7.5.4. How operations modify the image¶
A pattern visible in every code snippet on the
last few pages – the operation returning the same
img for chaining – is worth pulling out
explicitly so it does not have to be re-stated
each time a new method is introduced. Three
families of methods appear on the Image
surface, each treating the source image
differently:
Operating methods modify the source’s pixels in place and return the same image for chaining. The drawing, arithmetic, threshold, and filter families all behave this way.
img.gaussian(1)blursimgand returns the sameimg; reassigning –img = img.gaussian(1)– is harmless but unnecessary.Conversion methods operate in place by default the same way operating methods do, but they accept
copy=Trueandcopy_to_fb=Trueto allocate a separate result image when the source needs to be preserved.
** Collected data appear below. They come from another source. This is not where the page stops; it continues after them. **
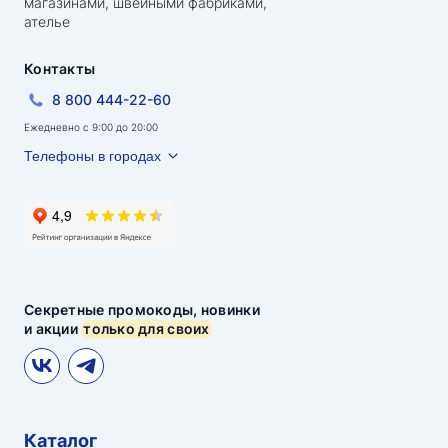
магазинами, швейными фабриками,
ателье
Контакты
8 800 444-22-60
Ежедневно с 9:00 до 20:00
Телефоны в городах
Секретные промокоды, новинки
и акции
только для своих
Каталог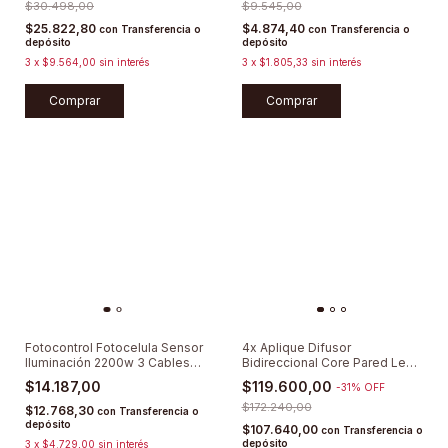
$30.498,00
$9.545,00
$25.822,80
$4.874,40
con
Transferencia o
con
Transferencia o
depósito
depósito
3
x
$9.564,00
sin interés
3
x
$1.805,33
sin interés
Comprar
Comprar
Fotocontrol Fotocelula Sensor
4x Aplique Difusor
Iluminación 2200w 3 Cables
Bidireccional Core Pared Led
Led
Exterior Aluminio
$14.187,00
$119.600,00
-
31
%
OFF
$172.240,00
$12.768,30
con
Transferencia o
depósito
$107.640,00
con
Transferencia o
depósito
3
x
$4.729,00
sin interés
The format conversions and the geometric copies are the main members of this family.Inspection methods read the pixels and return a result object – a list of detected features, a histogram, a set of statistics – without modifying the source image at all.
That trichotomy is consistent across the whole surface. Knowing which family a method belongs to tells the application what to expect from a call: whether the source’s pixels will survive intact, whether a separate result image will be allocated, and whether the return value is the source itself or something else.